There are some newer ETFs in preferreds but I prefer the CEFs for the enhanced yields that leverage provides. I figure if I’m going to take the interest rate risk of preferreds why not double down and add some leverage to juice the yields. There are three families of preferred CEFs – Nuveen, John Hancock, and Flaherty & Crumrine, each with four offerings. At my recent look at the metrics of all of them, which I array in table form, I once again find the Nuveen funds most attractive in the metrics I value, which include a high ratio of net investment income to distribution, positive undistributed net investment income worth at least a month’s distribution, sizeable discount to net asset value, moderate leverage, no destructive return of capital, and good average portfolio credit. At this point in time, I like the Nuveen trio of JTP, JPS, and JHP best, and have recently found that JPS, which happens to be the largest of the three, has had the most attractive combination of size, discount, and distribution, so it’s the one I’ve been adding to of late.

Since the relative attractiveness of the CEFs can vary over short periods of time, especially since the discount can change daily, when I decide to add to a position I might find one CEF relatively more attractive than the others on that day. In this Nuveen family, I also hold JTP.

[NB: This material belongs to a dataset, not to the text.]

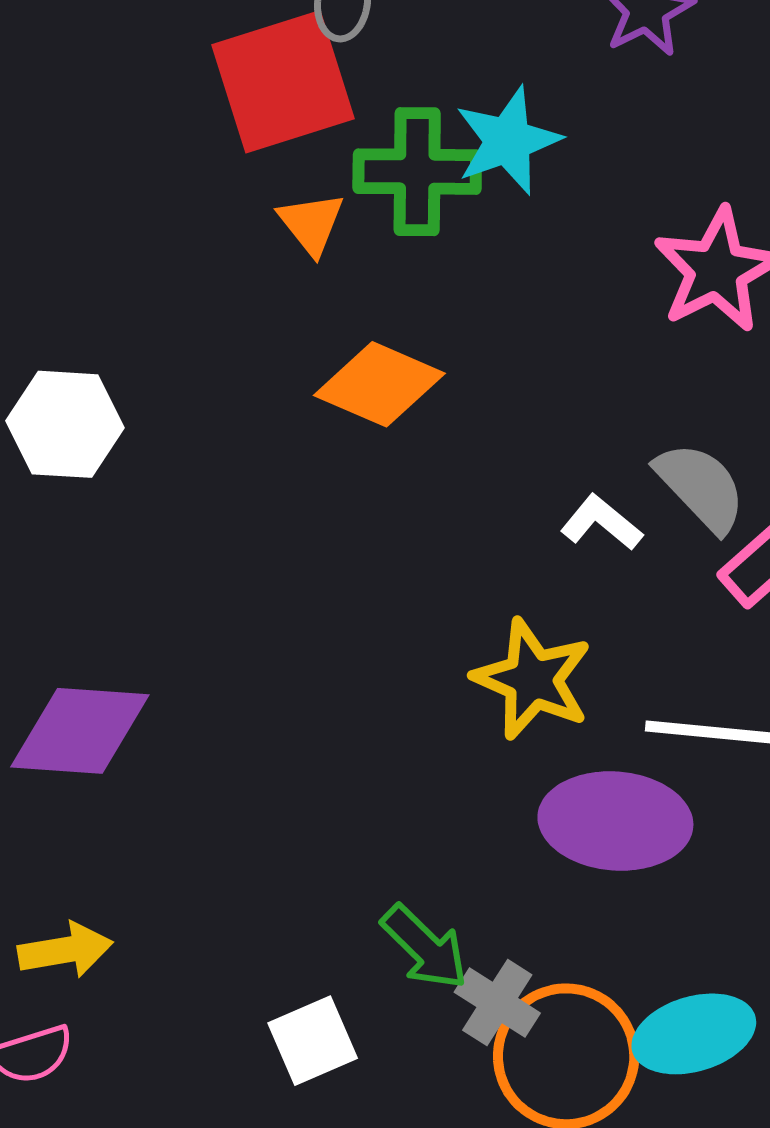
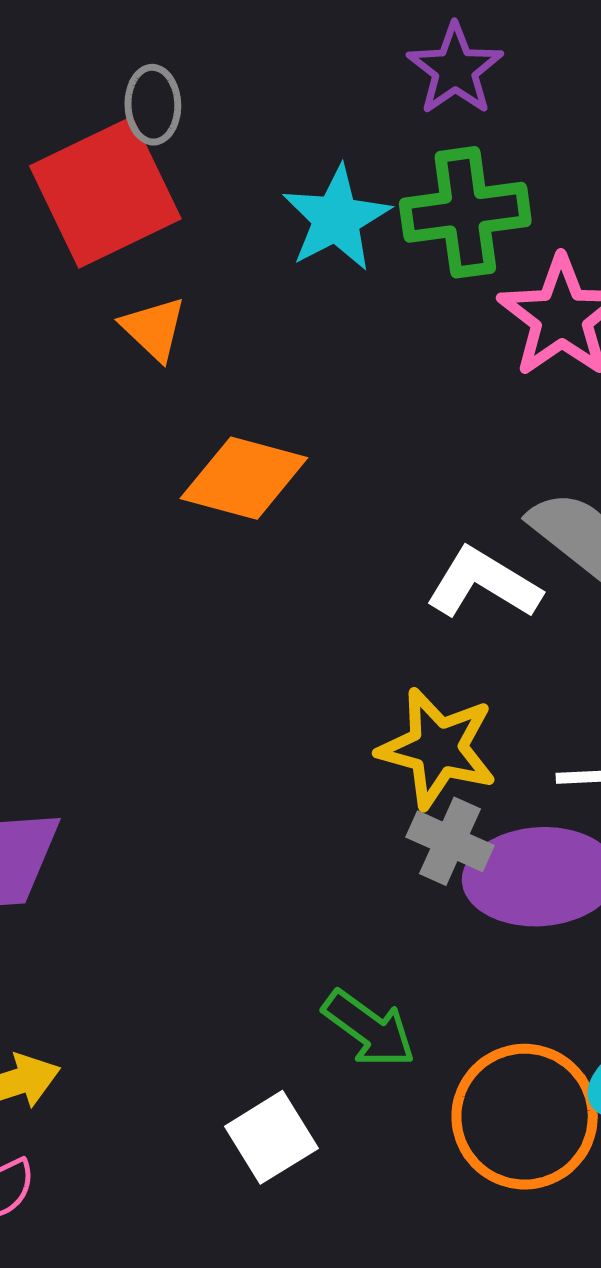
green cross: (417, 172) -> (465, 212), moved
white L-shape: (601, 523) -> (483, 583), size x1.4
gray cross: (497, 1003) -> (450, 841), moved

As of yesterday, JPS sports an annualized distribution of 8.1% trading at an 8.0% discount to net asset value.  This discount is well below the 5-year average, usually an attractive feature when other investment indicators are favorable.  Nuveen represents at its web site that about 37% of the JPS holdings are equity preferreds, which are taxed at the 15% rate. My back-of-the-envelope calculation is that this translates to a fully taxable equivalent yield of about 9.0%. I’ve got moderate credit risk, more so on the equity preferreds, significant interest rate risk, and the looming phase-out of bank trust preferreds (which will offer capital gains to the extent that the CEFs’ cost bases are below par but reduce the investable universe of hybrid preferreds). But for the high yield, I’m staying modestly invested in this space with some alpha money.

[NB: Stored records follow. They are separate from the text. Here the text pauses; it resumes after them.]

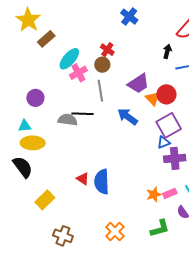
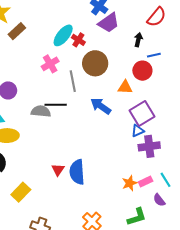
cyan ellipse: (69, 59) -> (63, 35), moved
brown circle: (102, 65) -> (95, 63), moved, size x1.6
purple trapezoid: (138, 84) -> (109, 23), moved
red circle: (166, 94) -> (142, 71), moved
orange triangle: (152, 98) -> (125, 87), turned -42
red triangle: (83, 179) -> (58, 170), turned 32

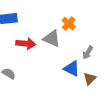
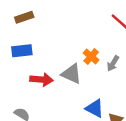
gray arrow: (88, 53) -> (113, 63), moved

I’m an individual investor with no background in finance or securities, writing things down to help organize and clarify my thinking. Of course, nothing I say constitutes investment advice of any kind – merely an account of my personal observations and decisions. My core portfolio is a conservative and diversified mix of equity and debt mutual funds, ETFs, and some closed-end funds (CEFs) across investment styles, management firms, and accounts, and I invest a relatively small amount (about 10%) somewhat more aggressively in the perhaps ultimately futile pursuit of alpha.